Kratz Anne-Sophie, Richter Kai T, Schlosser Yvonne T, Schmitt Miriam, Shumilov Anatoliy, Delecluse Henri-Jacques, Hoffmann Ingrid
a Cell Cycle Control and Carcinogenesis, F045, German Cancer Research Center , Heidelberg , Germany.
b Pathogenesis of Virus Associated Tumors, F100, German Cancer Research Center , Heidelberg , Germany.
Cell Cycle. 2016 Dec 16;15(24):3419-3431. doi: 10.1080/15384101.2016.1246093. Epub 2016 Oct 18.
Topoisomerase IIα is an essential enzyme that resolves topological constraints in genomic DNA. It functions in disentangling intertwined chromosomes during anaphase leading to chromosome segregation thus preserving genomic stability. Here we describe a previously unrecognized mechanism regulating topoisomerase IIα activity that is dependent on the F-box protein Fbxo28. We find that Fbxo28, an evolutionarily conserved protein, is required for proper mitotic progression. Interfering with Fbxo28 function leads to a delay in metaphase-to-anaphase progression resulting in mitotic defects as lagging chromosomes, multipolar spindles and multinucleation. Furthermore, we find that Fbxo28 interacts and colocalizes with topoisomerase IIα throughout the cell cycle. Depletion of Fbxo28 results in an increase in topoisomerase IIα-dependent DNA decatenation activity. Interestingly, blocking the interaction between Fbxo28 and topoisomerase IIα also results in multinucleated cells. Our findings suggest that Fbxo28 regulates topoisomerase IIα decatenation activity and plays an important role in maintaining genomic stability.

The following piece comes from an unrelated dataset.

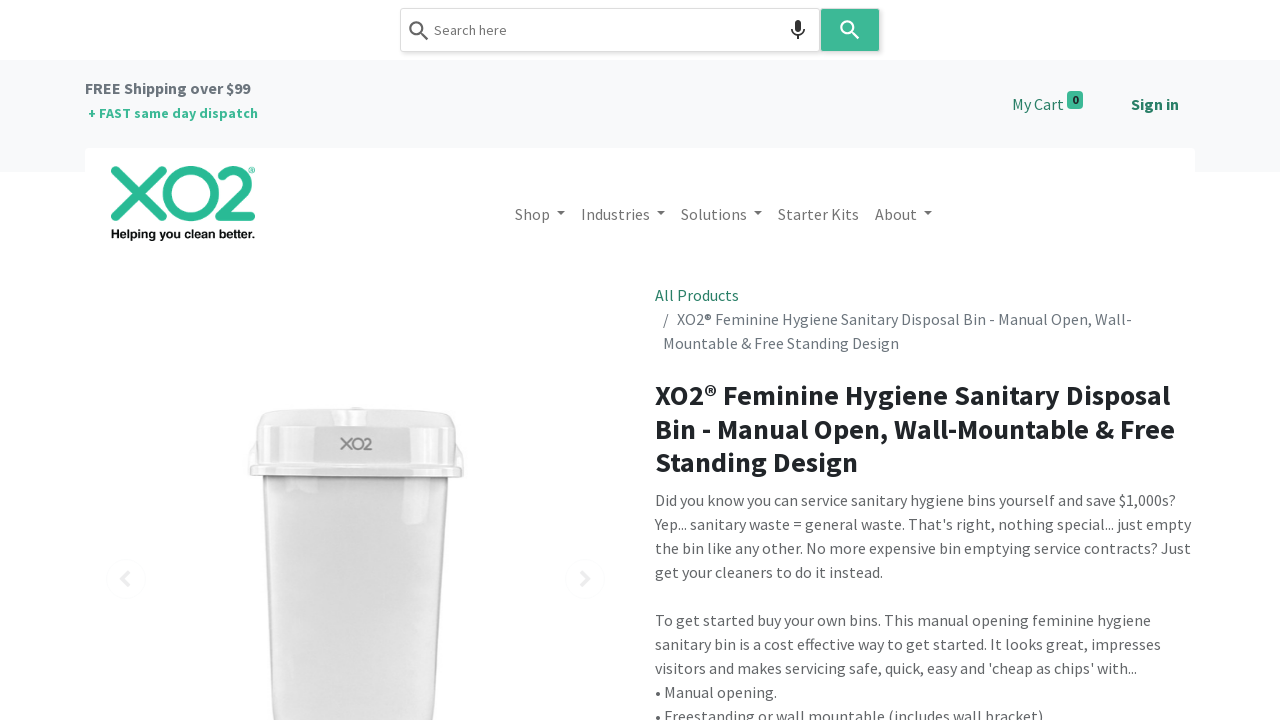  I want to click on [Search by speech], so click(798, 30).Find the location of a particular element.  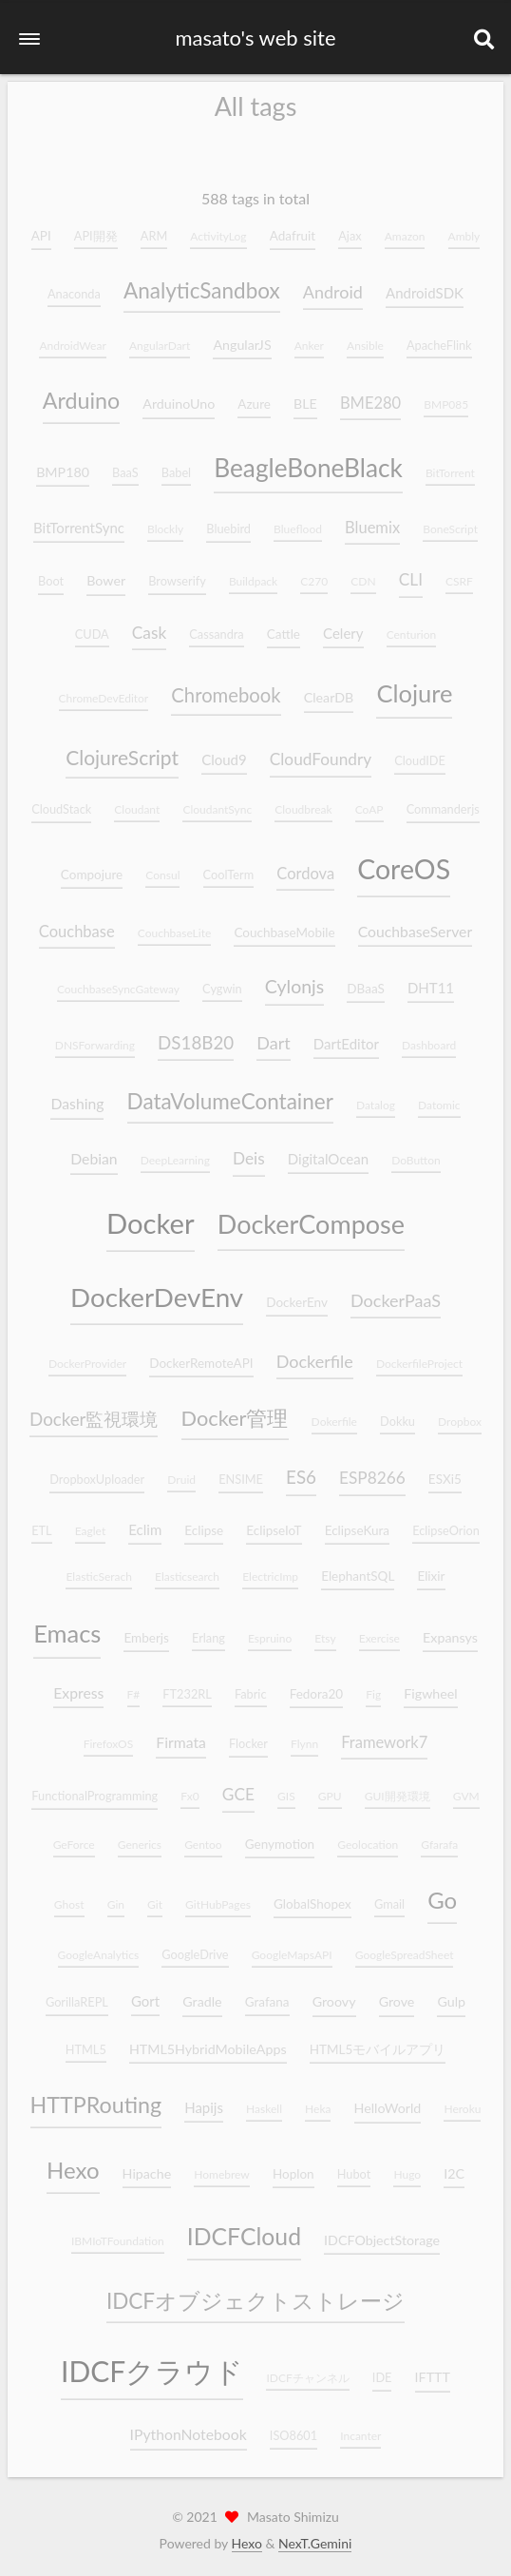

拓扑异构酶IIα是一种在基因组DNA中解决拓扑学限制的必需酶。它在后期解开相互缠绕的染色体从而导致染色体分离,以此维持基因组稳定性。在此,我们描述了一种先前未被认识到的调节拓扑异构酶IIα活性的机制,该机制依赖于F-box蛋白Fbxo28。我们发现,Fbxo28是一种进化上保守的蛋白,是正常有丝分裂进程所必需的。干扰Fbxo28的功能会导致中期到后期进程的延迟,从而产生有丝分裂缺陷,如落后染色体、多极纺锤体和多核化。此外,我们发现Fbxo28在整个细胞周期中与拓扑异构酶IIα相互作用并共定位。Fbxo28的缺失导致拓扑异构酶IIα依赖性DNA解连环活性增加。有趣的是,阻断Fbxo28与拓扑异构酶IIα之间的相互作用也会导致多核细胞的产生。我们的研究结果表明,Fbxo28调节拓扑异构酶IIα的解连环活性,并在维持基因组稳定性中发挥重要作用。